Science: Research group Immunology Sepsis/Trauma

Reprogramming of DCs during polymicrobial sepsis

Dendritic cells (DCs) coordinate the innate and adaptive immune responses against pathogens and largely contribute in sepsis-related immunosuppression. Using a clinically relevant sepsis model, we have demonstrated that sepsis exerts a long-lasting effect on DC precursors and modulate their differentiation in the bone marrow. This leads to the development of DCs with an immunosuppressive phenotype that is reflected by an elevated production of the anti-inflammatory cytokine IL-10 and inhibition of protective Th1-type immune responses (Flohé SB et al J Leukoc Biol 2006). Moreover, newly generated DCs from bone marrow directly impair the immune defense against P. aeruginosa, a frequent cause of nosocomial infection, in the lung (Pastille E J Immunol 2011).

In search of the mechanisms underlying the modulation of DC differentiation we have identified several cell populations which seem to contribute to a reprogramming of DC precursors such as activated CD4+ MHCII+ plasmacytoid DCs (Smirnov A, Front Immunol 2017) and CD8+ T-cells (Antoni A-C, Front Immunol 2022). In addition, the functional reprogramming of DCs during sepsis is associated with an altered glutamine metabolism of so far unknown origin.

Our ongoing work focuses on the molecular mechanisms responsible for the long-lasting modulation of DC precursors in sepsis.

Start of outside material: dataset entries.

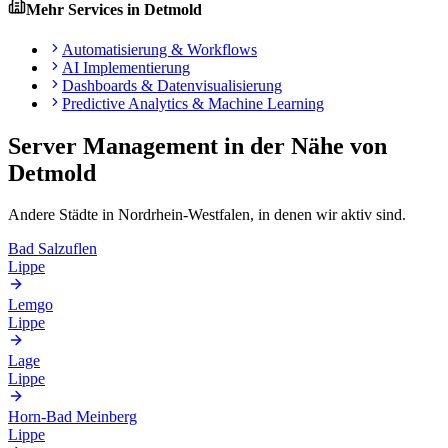
Mehr Services in
Detmold
Automatisierung & Workflows
AI Implementierung
Dashboards & Datenvisualisierung
Predictive Analytics & Machine Learning
Server Management
in der Nähe von
Detmold
Andere Städte in
Nordrhein-Westfalen
, in denen wir aktiv sind.
Bad Salzuflen
Lippe
Lemgo
Lippe
Lage
Lippe
Horn-Bad Meinberg
Lippe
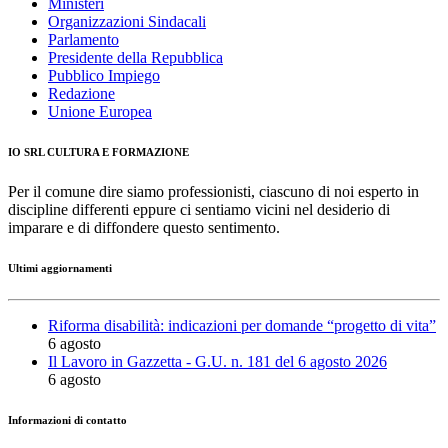
Ministeri
Organizzazioni Sindacali
Parlamento
Presidente della Repubblica
Pubblico Impiego
Redazione
Unione Europea
IO SRL CULTURA E FORMAZIONE
Per il comune dire siamo professionisti, ciascuno di noi esperto in
discipline differenti eppure ci sentiamo vicini nel desiderio di
imparare e di diffondere questo sentimento.
Ultimi aggiornamenti
Riforma disabilità: indicazioni per domande “progetto di vita”
6 agosto
Il Lavoro in Gazzetta - G.U. n. 181 del 6 agosto 2026
6 agosto
Informazioni di contatto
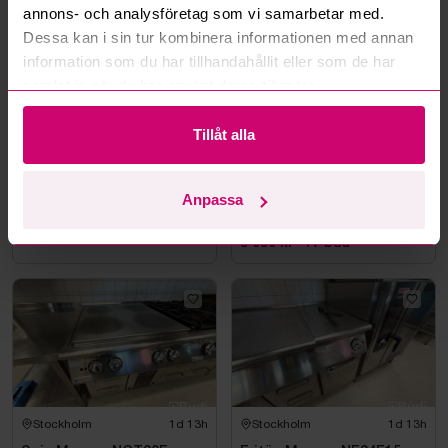
annons- och analysföretag som vi samarbetar med.
Dessa kan i sin tur kombinera informationen med annan
information som du har tillhandahållit eller som de har
samlat in när du har använt deras tjänster.
Tillåt alla
Falun
3d 15h
Stockholm
10d 15h
Kylrum
Vinkyl GEMM WL 5/2 22,
Anpassa
för rött och vitt vin, 155 x
220 cm
16 050 kr
·
123
bud
5 050 kr
·
17
bud
Stockholm
1d 13h
Stockholm
1d 13h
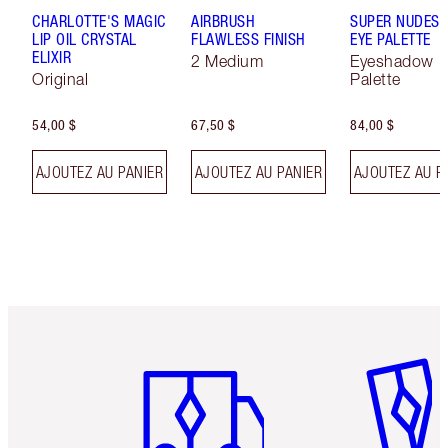
CHARLOTTE'S MAGIC
AIRBRUSH
SUPER NUDES 
LIP OIL CRYSTAL
FLAWLESS FINISH
EYE PALETTE
ELIXIR
2 Medium
Eyeshadow
Original
Palette
54,00 $
67,50 $
84,00 $
AJOUTEZ AU PANIER
AJOUTEZ AU PANIER
AJOUTEZ AU P
Article 1 sur 6
Article 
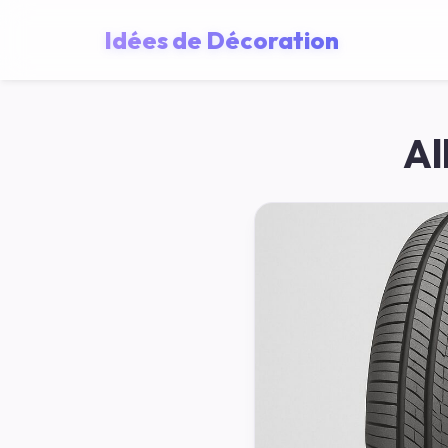
Idées de Décoration
Al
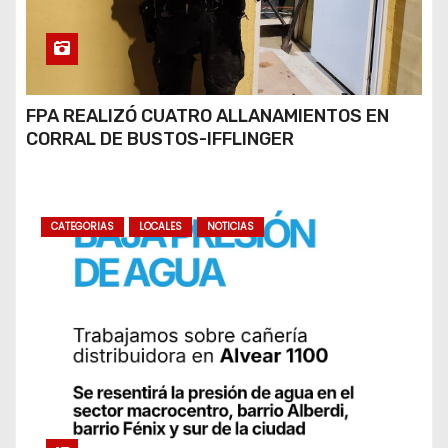
FPA REALIZÓ CUATRO ALLANAMIENTOS EN
CORRAL DE BUSTOS-IFFLINGER
CATEGORIAS
LOCALES
NOTICIAS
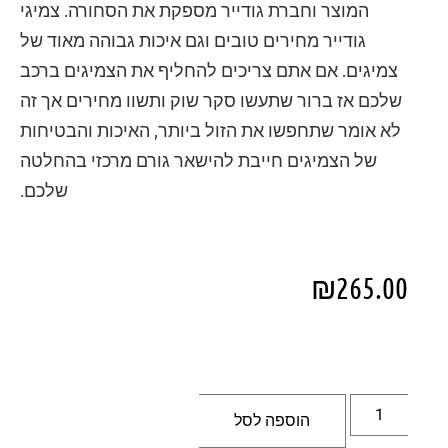
המוצר וחברת גודייר מספקת את הסחורה. צמיגי
גודייר מחירים טובים וגם איכות גבוהה מאוד של
צמיגים. אם אתם צריכים להחליף את הצמיגים ברכב
שלכם אז ברור שתעשו סקר שוק ותשוו מחירים אך זה
לא אומר שתחפשו את הזול ביותר, האיכות והבטיחות
של הצמיגים חייבת להישאר גורם מרכזי בהחלטה
שלכם.
₪
265.00
הוספה לסל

The restoration of DC function might represent novel targets for the development of immunotherapy in sepsis.

Origin of NK cell dysfunction in sterile inflammation and sepsis

Dendritic cells (DCs) that reside in almost all tissues detect invading pathogens and secrete diverse cytokines and chemokines that recruit and activate further immune cells. Interleukin (IL) 12 that is released by DCs during infection activate Natural Killer (NK) cells. In response to IL-12 NK cells produce IFN-γ that supports the elimination of pathogens by macrophages and neutrophils. Our previous work has shown that NK cells are almost completely impaired in IFN-γ synthesis within 24 h after severe traumatic injury. The inhibition of NK cells is long-lasting and still evident at discharge from the hospital, often months after injury. We have identified a disturbed IL-12/IFN-γ axis in the patients’ NK cells that is mediated by circulating growth/differentiation factor (GDF) 15 and endogenous reprogramming of cell function (Kleinertz et al 2019, EBioMedicine 43:380). The degree of NK cell dysfunction is related to the severity of tissue injury (Müller et al. 2021, Life 12:13.) and is associated with changes in cell metabolism.

Using a model for polymicrobial sepsis we found evidence for a disturbed interaction of DCs and NK cells in the lung (Pastille et al. 2015 Innate Immun. 21:115-26) indicating that NK cell dysfunction is not restricted to sterile systemic inflammation but also develops in systemic infection. Current work focuses on the molecular mechanisms underlying the disturbed IL-12/IFN-γ axis that might represent therapeutic targets to restore the function of NK cells.